TRM Labs said onchain gambling reached $51 billion in 2025, with repeat users and stablecoin flows helping the sector remain resilient during a broade
Read Full Story at CoinTelegraph โWhy This Matters
The resilience of onchain gambling amid a broader crypto downturn underscores a critical divergence in sector performance, suggesting that speculative trading is not the sole driver of blockchain adoption. This trend highlights how niche use cases can sustain growth even when macroeconomic conditions favor caution, offering a potential blueprint for other emerging crypto verticals.
Background Context
The onchain gambling sector has evolved from early, often unregulated experiments into a multi-billion-dollar industry, leveraging blockchainโs transparency and near-instant settlement to attract both casual bettors and high-frequency traders.
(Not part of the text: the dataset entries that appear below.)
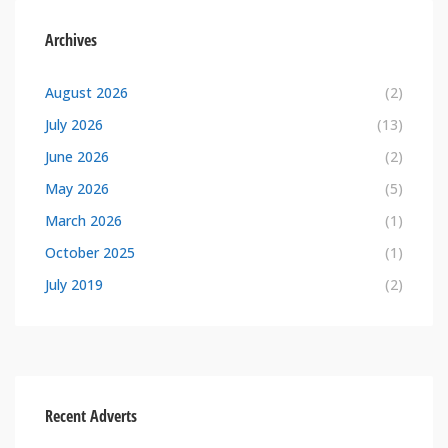
Archives
August 2026
(2)
July 2026
(13)
June 2026
(2)
May 2026
(5)
March 2026
(1)
October 2025
(1)
July 2019
(2)
Recent Adverts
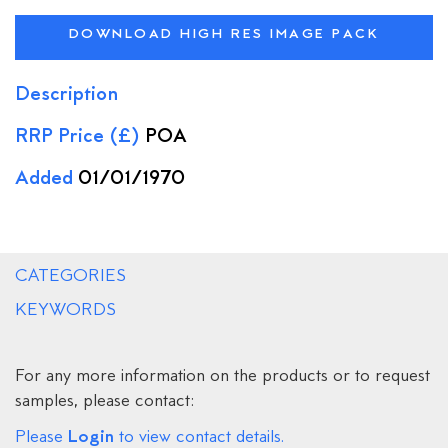
DOWNLOAD HIGH RES IMAGE PACK
Description
RRP Price (£)
POA
Added
01/01/1970
CATEGORIES
KEYWORDS
For any more information on the products or to request
samples, please contact:
Login
Please
to view contact details.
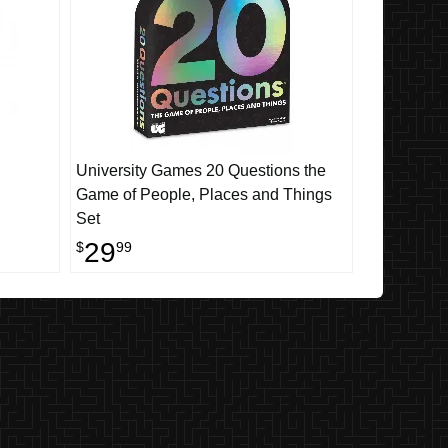
University Games 20 Questions the
Game of People, Places and Things
Set
29
$
99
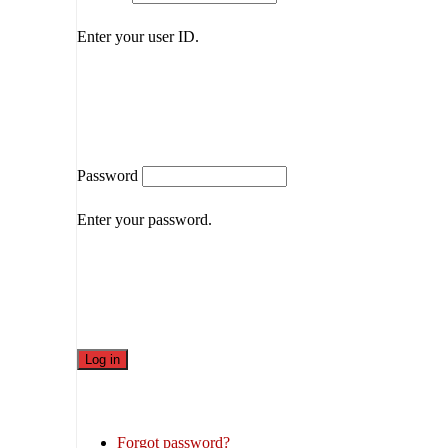
Enter your user ID.
Password
Enter your password.
Forgot password?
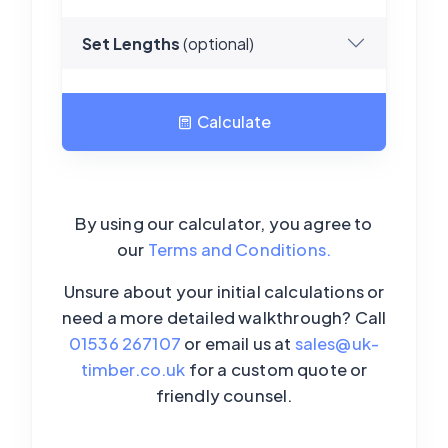
Set Lengths
(optional)
Calculate
Loading...
By using our calculator, you agree to
our
Terms and Conditions.
Unsure about your initial calculations or
need a more detailed walkthrough? Call
01536 267107
or email us at
sales@uk-
timber.co.uk
for a custom quote or
friendly counsel.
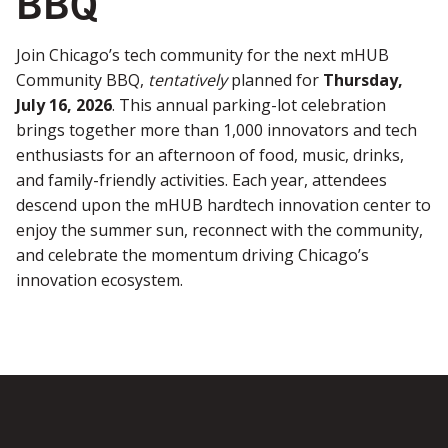
BBQ
Join Chicago’s tech community for the next mHUB
Community BBQ,
tentatively
planned for
Thursday,
July 16, 2026
. This annual parking-lot celebration
brings together more than 1,000 innovators and tech
enthusiasts for an afternoon of food, music, drinks,
and family-friendly activities. Each year, attendees
descend upon the mHUB hardtech innovation center to
enjoy the summer sun, reconnect with the community,
and celebrate the momentum driving Chicago’s
innovation ecosystem.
Stablecoins, now dominating transaction flows, have mitigated the volatility risks that once plagued crypto gaming, while repeat usersโmany drawn by loyalty incentivesโprovide a steady revenue stream resistant to broader market shocks.
What Happens Next
Regulatory scrutiny is poised to intensify as governments weigh consumer protection against innovation, potentially reshaping liquidity and user acquisition strategies. If stablecoin flows continue to dominate, the sector may further decouple from Bitcoin and Ethereum price movements, but any regulatory crackdown could force a pivot to more compliant jurisdictions or hybrid models. Watch for shifts in tokenomics, as operators experiment with new ways to balance risk and reward for players.
Bigger Picture
This surge reflects a broader maturation in cryptoโs utility beyond speculation, proving that real-world applications can thrive even in bear markets. The gambling sectorโs ability to sustain momentum amid macroeconomic headwinds may embolden other "non-financial" blockchain use casesโlike gaming, social tokens, or prediction marketsโto prioritize user retention over speculative hype, signaling a potential inflection point for mainstream adoption.